There are two flights between Siem Reap and Phnom Penh daily most days of the week. Both go late in the evening; the first at 7pm and the second at 9.15pm. They jet out of Siem Reap International Airport (REP). That’s located just over six miles to the northwest of the town itself. Expect to pay $10 for a taxi straight to the departure hall. Arrivals are at Phnom Penh International Airport (PNH), from where it takes 60 minutes to get to the capital city center in a taxi that should cost around $12.
Catch the Scenic Route on a Bus Ride to Phnom Penh
Time – 6-7 hours
Price – $12-14 per person
Comfort – 3/5
Although the twice-daily flights from Siem Reap to Phnom Penh are the quickest way to complete this popular route, most people still opt to go the conventional method and hop on a bus. There are a few reasons for that, but mainly it comes down to price. A seat on one of the large VIP coaches between the home of Angkor Wat and the sprawling Cambodian capital will set you back a mere $12-14, which can be ten times less than what you’d pay to take to the skies.
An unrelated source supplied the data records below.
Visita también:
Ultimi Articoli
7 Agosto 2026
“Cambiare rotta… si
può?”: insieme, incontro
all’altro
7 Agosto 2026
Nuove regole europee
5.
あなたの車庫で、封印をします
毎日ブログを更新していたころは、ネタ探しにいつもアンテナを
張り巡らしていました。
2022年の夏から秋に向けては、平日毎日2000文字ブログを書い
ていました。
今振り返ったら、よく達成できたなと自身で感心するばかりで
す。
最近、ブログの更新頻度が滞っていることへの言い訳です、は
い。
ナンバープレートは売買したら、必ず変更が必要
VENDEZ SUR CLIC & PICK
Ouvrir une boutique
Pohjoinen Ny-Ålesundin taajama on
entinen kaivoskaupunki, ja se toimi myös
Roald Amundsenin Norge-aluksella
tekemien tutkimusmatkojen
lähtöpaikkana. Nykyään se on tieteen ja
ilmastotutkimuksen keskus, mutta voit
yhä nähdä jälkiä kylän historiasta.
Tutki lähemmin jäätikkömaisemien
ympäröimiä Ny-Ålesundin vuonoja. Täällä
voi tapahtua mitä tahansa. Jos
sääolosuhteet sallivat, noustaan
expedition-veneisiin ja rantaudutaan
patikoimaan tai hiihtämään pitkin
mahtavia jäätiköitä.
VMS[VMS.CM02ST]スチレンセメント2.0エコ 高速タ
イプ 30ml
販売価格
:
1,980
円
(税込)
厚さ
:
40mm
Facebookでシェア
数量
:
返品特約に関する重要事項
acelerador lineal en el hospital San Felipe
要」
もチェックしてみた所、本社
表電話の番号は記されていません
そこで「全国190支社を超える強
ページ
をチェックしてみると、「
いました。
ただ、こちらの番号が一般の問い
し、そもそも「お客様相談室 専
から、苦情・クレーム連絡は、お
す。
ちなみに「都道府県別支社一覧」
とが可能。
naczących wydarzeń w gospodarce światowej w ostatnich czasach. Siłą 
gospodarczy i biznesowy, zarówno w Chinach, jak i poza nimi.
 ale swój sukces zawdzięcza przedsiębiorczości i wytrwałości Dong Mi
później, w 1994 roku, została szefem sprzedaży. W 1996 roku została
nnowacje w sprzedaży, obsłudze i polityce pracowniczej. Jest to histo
But that’s not the only bonus. You’ll also get a whole load of extra departure options strung throughout the day, with services leaving the temple city almost every hour starting at 6.30am. And there are night buses to boot. They’ll whizz out of Siem Reap around 11pm and arrive in the capital bright and early just before sunrise, helping you save even more on the cost of accommodation for the evening as they go.
The big buses remain a reliable and – above all – cheap way to trade Angkor Wat’s great stupas for the buzz of Phnom Penh.
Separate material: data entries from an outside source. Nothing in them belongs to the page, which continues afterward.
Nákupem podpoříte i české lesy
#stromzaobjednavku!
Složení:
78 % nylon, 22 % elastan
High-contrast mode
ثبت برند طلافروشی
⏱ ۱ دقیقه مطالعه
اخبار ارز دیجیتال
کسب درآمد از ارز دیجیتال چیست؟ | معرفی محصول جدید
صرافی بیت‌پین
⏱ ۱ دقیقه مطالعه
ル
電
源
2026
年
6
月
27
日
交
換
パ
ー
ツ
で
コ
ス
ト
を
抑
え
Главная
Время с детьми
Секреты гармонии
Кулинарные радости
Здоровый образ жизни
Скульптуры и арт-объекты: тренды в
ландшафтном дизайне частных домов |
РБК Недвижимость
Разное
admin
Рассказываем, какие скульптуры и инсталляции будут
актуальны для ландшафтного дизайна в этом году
Giant Ibis remains the most famous long-distance bus operator running services between these two must-see Cambodian destinations. They offer air-conditioned coaches with reclining seats and big windows for watching the countryside roll by as you travel. They aren’t the only choice, though. You could also plump for connections with Mey Hong Bus or MBus, which have slightly older vehicles but they have superior night-bus options complete with lay-flat beds.
It’s normal for the overland bus link to Phnom Penh to take in the region of 6.5 hours. That can change if there’s lots of traffic on the way into the capital, or if the weather is particularly bad. All services leave from the Siem Reap Bus Stop on the eastern side of town and get into the capital at different places, though many will terminate on the bustling road just north of the Phnom Penh Night Market.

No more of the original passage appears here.